Do you have something in your /var/log/mysql/mysqld.err (or the relevant file according to your config).

If your systems are keeping /var/run/mysqld/mysqld.pid instead of deleting it, there might be some logs in syslog of such a failure. No?

----------

## Exil

mysql stop will not do that. 

/etc/init.d/mysql zap will clean mysql status to not runing.

----------

## scumsurfer

Hi,

When I issue the command "/etc/init.d/mysql stop" mysql stops ok and can be started again without any error. My problem only seems to happen when I restart the server.

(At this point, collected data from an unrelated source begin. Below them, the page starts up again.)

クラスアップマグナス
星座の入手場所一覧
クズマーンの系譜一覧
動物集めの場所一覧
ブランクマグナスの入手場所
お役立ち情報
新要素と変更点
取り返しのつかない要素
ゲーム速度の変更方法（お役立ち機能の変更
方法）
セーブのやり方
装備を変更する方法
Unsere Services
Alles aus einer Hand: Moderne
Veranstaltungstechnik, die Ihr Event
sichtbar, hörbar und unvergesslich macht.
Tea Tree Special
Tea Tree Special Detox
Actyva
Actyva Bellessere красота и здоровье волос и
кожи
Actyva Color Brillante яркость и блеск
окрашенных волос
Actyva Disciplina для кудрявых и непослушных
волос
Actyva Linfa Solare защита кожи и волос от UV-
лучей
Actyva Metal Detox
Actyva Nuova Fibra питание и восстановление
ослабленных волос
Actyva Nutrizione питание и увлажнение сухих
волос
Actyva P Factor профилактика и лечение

My /var/log/mysql/mysqld.err contains the following lines corresponding to a system reboot

081106 10:18:00 [Note] /usr/sbin/mysqld: Normal shutdown

081106 10:18:00  InnoDB: Starting shutdown...

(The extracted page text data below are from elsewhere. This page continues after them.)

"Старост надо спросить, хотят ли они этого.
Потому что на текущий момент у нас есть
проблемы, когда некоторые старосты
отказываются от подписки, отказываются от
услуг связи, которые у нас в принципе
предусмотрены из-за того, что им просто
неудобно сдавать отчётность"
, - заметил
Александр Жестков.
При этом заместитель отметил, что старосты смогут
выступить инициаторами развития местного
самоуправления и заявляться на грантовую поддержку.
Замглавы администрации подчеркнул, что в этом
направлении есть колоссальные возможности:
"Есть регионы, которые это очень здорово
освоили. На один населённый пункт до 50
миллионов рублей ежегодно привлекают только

081106 10:18:01  InnoDB: Shutdown completed; log sequence number 0 43655

081106 10:18:01 [Note] /usr/sbin/mysqld: Shutdown complete

081106 10:07:26  InnoDB: Started; log sequence number 0 43655

081106 10:07:31 [Note] /usr/sbin/mysqld: ready for connections.

Version: '5.0.60-log'  socket: '/var/run/mysqld/mysqld.sock'  port: 3306  Gentoo Linux mysql-5.0.60-r1

According to this log the mysql service started ok, but the services which depend on mysql did not start as mysql apparently did not start ok. Please see below:

mail ~ # /etc/init.d/MailScanner status

 * status:  stopped

mail ~ # /etc/init.d/MailScanner start

 * Starting mysql ...

 * "/var/run/mysqld/mysqld.pid" is still present and the process is running.

 * Please stop it "kill 4834" maybe ?                                                                                   [ !! ]

 * ERROR:  cannot start MailScanner as mysql could not start

mail ~ # /etc/init.d/mysql start

 * Starting mysql ...

 * Starting mysql (/etc/mysql/my.cnf)                                                                                   [ ok ]

mail ~ # /etc/init.d/MailScanner start

 * Starting MailScanner ...

Starting MailScanner... Done.                                                                                           [ ok ]

mail ~ #   

There is no logs indicating any problem with the mysql pid.

----------

## nurachi

Two suggestions:

- be sure to have Mailscanner started at the same runlevel (or before) than Mysql (rc-update add Mailscanner default).

- try to remove PARALLEL_FETCH from /etc.conf.d/rc or /etc/rc.conf if you have set it. System sartup'll be slower but safer.

----------

## scumsurfer

Hi,

Parallel startup is disabled in /etc/conf.f/rc and MailScanner is already in the same startup level even though it is dependant on MySql

Any other ideas please?

Thanks for the help....

Carl

----------

## fbcyborg

Hello, 

I have this problem too! My dev-db/mysql version is 5.0.60-r1. Sometimes during the boot process, mysql doesn't start.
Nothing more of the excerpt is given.